Ларс снова раскрывает фолианты…
Я вдруг решаюсь задать вопрос:
— Как ты думаешь, мастер, создавая клинок, должен нести хоть какую-то ответственность за его использование? Я понимаю, что он не виноват, что оружие использовали, например, для убийства, но он же не мог не понимать, что оно будет именно так использовано?
— Ты прекрасно знаешь, что на этот вопрос ответа нет. Человечество никогда не сможет однозначно ответить, виноват ли создатель оружия в гибели людей от этого оружия.
— Человечество не может, а ты для себя можешь? — В его глазах что-то такое, чего я почти пугаюсь, и быстро добавляю: — Если не хочешь, можешь не отвечать.
— Нет, почему же? — Ларс ворошит поленья, подкладывает еще одно и садится, прислонившись к креслу, задумчиво глядя на огонь. — Человек обязан отвечать за все свои поступки, даже совершенные по глупости.
Я не знаю, что говорить.

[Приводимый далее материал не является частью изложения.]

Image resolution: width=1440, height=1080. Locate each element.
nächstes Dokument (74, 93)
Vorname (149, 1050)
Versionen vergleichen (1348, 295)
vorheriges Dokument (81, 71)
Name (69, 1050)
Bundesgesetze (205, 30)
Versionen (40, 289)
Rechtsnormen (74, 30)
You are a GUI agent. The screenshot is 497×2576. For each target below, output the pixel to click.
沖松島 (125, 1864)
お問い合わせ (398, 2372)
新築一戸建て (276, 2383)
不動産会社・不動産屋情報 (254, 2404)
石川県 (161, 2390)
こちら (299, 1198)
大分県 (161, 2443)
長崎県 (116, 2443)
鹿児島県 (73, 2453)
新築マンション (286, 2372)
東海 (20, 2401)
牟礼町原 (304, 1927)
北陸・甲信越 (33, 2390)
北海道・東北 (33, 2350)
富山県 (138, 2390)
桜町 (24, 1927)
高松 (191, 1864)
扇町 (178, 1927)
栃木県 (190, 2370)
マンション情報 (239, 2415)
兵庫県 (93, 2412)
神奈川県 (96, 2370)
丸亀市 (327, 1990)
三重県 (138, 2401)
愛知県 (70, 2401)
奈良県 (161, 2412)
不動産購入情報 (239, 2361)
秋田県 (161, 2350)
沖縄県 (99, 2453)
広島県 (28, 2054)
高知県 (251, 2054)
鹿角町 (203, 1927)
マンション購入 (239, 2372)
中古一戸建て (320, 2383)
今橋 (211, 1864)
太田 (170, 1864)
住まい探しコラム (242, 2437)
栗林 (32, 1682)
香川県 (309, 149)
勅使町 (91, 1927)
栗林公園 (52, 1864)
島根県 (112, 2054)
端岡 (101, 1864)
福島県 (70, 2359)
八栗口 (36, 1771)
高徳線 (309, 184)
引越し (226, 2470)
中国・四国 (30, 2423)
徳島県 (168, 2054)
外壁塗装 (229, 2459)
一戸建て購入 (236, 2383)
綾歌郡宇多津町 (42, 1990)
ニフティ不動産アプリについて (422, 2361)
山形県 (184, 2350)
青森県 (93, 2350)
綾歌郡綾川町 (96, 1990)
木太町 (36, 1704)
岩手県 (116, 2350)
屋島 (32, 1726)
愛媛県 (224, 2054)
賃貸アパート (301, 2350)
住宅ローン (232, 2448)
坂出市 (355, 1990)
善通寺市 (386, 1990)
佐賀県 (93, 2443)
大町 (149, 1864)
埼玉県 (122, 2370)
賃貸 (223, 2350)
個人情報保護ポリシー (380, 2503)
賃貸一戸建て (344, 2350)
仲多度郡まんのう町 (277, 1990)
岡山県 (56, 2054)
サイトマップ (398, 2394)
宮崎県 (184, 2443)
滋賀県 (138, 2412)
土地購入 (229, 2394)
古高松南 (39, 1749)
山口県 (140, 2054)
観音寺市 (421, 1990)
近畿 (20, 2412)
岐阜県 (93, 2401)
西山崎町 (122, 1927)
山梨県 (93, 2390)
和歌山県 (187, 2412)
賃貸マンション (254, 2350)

Ларс сидит, глядя на огонь, молчит, и я понимаю, что он там, в своем мире, бесконечно далеком от меня. Мне до дрожи хочется провести рукой по его волосам, но я знаю, что, если только прикоснусь, он отбросит мою руку. Нет, он не пустил меня в свою жизнь, даже не позволил к ней приблизиться… Все, что было за эти дни, всего лишь видимость, мираж.
И вдруг…
— Знаешь, сегодня меня вызывали в полицию. Уже второй раз.
— Почему? — осторожно, боясь что трепетный огонек доверия погаснет от любого неосторожного слова.
— Расспрашивали о шибару…
Внутри у меня все замирает, готовясь рассыпаться огнями фейерверка, потому что он счел возможным говорить о себе. Но фейерверк не зажигается, напротив, в следующее мгновение я падаю в преисподнюю.
— Я убил человека.
Мир рухнул, просто перестал существовать. Может, кто-то и оставался жить на этом свете, и даже был счастлив, но мой мир погиб.